Three state-sponsored APT groups use Russia- Ukraine war for phishing campaigns
As the conflict between Russia and Ukraine has been escalating, Security Researchers have detected multiple APT campaigns. At least three different advanced persistent threat (APT) groups from across the world have deployed spear-phishing campaigns in mid-March 2022 taking the advantage of ongoing Russo- Ukraine war as a lure to dispense malware and steal sensitive information.
The campaign operated by three APT’s named El Machete, Lyceum, and SideWinder, has targeted a variety of sectors consisting of financial, energy, and government.
According to the Checkpoint research, the locations of victims ranged from South America to the Middle East, malware downloads in the campaign were designed to perform Keylogging and Screenshotting and execute the commands. Many of the lure documents exploit malicious macros or template injection to gain sensitive information about the targeted organizations and then launch malware cyber attacks.
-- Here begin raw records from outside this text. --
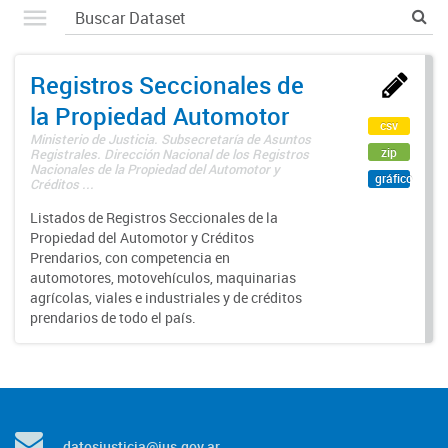
Registros Seccionales de
la Propiedad Automotor
csv
Ministerio de Justicia. Subsecretaría de Asuntos
zip
Registrales. Dirección Nacional de los Registros
Nacionales de la Propiedad del Automotor y
gráfico
Créditos ...
Listados de Registros Seccionales de la
Propiedad del Automotor y Créditos
Prendarios, con competencia en
automotores, motovehículos, maquinarias
agrícolas, viales e industriales y de créditos
prendarios de todo el país.
datosjusticia@jus.gov.ar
The Advanced persistent threat group El Machete (Spanish-based threat actor first documented in August 2014, by Kaspersky) targeted the financial and Government sectors in Nicaragua and Venezuela with Malevolent macro-laden word documents containing articles on the War. One of the articles titled “Dark plans of the neo-Nazi regime in Ukraine” was written by the Russian ambassador to Nicaragua.
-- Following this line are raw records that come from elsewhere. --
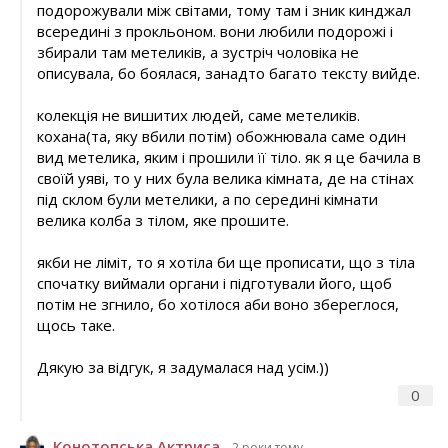
подорожували між світами, тому там і зник кинджал
всередині з прокльоном. вони любили подорожі і
збирали там метеликів, а зустріч чоловіка не
описувала, бо боялася, занадто багато тексту вийде.
колекція не вишитих людей, саме метеликів.
кохана(та, яку вбили потім) обожнювала саме один
вид метелика, яким і прошили її тіло. як я це бачила в
своїй уяві, то у них була велика кімната, де на стінах
під склом були метелики, а по середині кімнати
велика колба з тілом, яке прошите.
якби не ліміт, то я хотіла би ще прописати, що з тіла
спочатку виймали органи і підготували його, щоб
потім не згнило, бо хотілося аби воно збереглося,
щось таке.
Дякую за відгук, я задумалася над усім.))
0
Конотопська Актриса
2 роки тому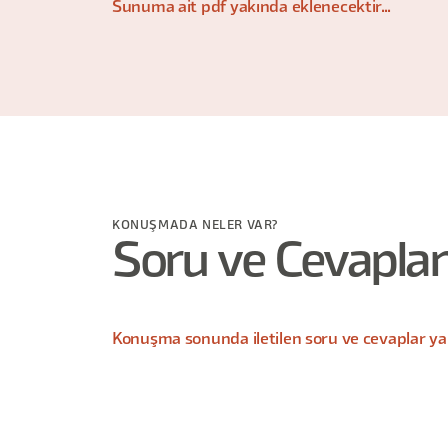
Sunuma ait pdf yakında eklenecektir...
KONUŞMADA NELER VAR?
Soru ve Cevaplar
Konuşma sonunda iletilen soru ve cevaplar yak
Previously also, In 2017 El Machete targeted 300 unique victims in Latin America. According to the analysis of Cylance SPEAR TEAM, the targets are of high value that consist of intelligence services, military, telecommunications and power providers, embassies, and government institutions.
Kaspersky revealed that the malware used in the cyberattacks was distributed via social engineering techniques that consist of spear-phishing emails and web infections by fake blog websites. Spear phishing emails distributed weaponized PowerPoint presentations that install malware once opened.
A second malicious campaign is operated by Lyceum (an Iranian state-linked group) that deployed a phishing campaign utilizing emails regarding “Russia War crimes in Ukraine” against Israel and Saudi Arabia. One email contained a link to an article from ‘The Guardian’ hosted on the news-spot domain, consisting of malicious documents about the war.
In past also, the two conglomerates Accenture (A multinational professional services company branch in Israel) and Prevalion (Based in the USA) were targeted by the “Lyceum”. This advanced Persistent threat actor operated dozens of malicious cyber attacks between July to October 2021.
Another APT is SideWinder (state-sponsored Hacking group linked to India in past). This threat actor targeted the Pakistani victims lure to the documents from the National Institute of Maritime Affairs of Bahria University (Islamabad). The document titled “Focused Talk on Russian Ukraine Conflict Impact on Pakistan”. The cyberattack employs a weaponized document that exploits the equation editor fault in Microsoft office to dispense an information-stealing malware.
‘Sidewinder APT’ has a history of presenting its own set of malware in an effort to mislead and evade detection against SideCopy (Pakistan hacking Group). Indian Cyber espionage firms like Phronesis, Aglaya, were in news for deploying the same purpose.
Gurugram-based cyber-intelligence firm Phronesis was established by Ram Chander Chillar in 2014. The cyberespionage firm has proficiency in OffSec playground and is presently heading cyph3r (a security operation center founded in 2018). The firm’s insight services are also cherished in UAE for their incorporating intelligence and due diligence capability.
Aglaya is also known as the ‘Srivastava group’ founded by Ankur Srivastava in 2009. The firm offers cyber nukes consisting of distributed-denial-of-service (DDoS) cyber-attacks.
It is a high possibility that the cyberattacks by Sidewinder are run by prominent actors. Maybe Sidewinder belongs to one of the above-mentioned cyber espionage firms.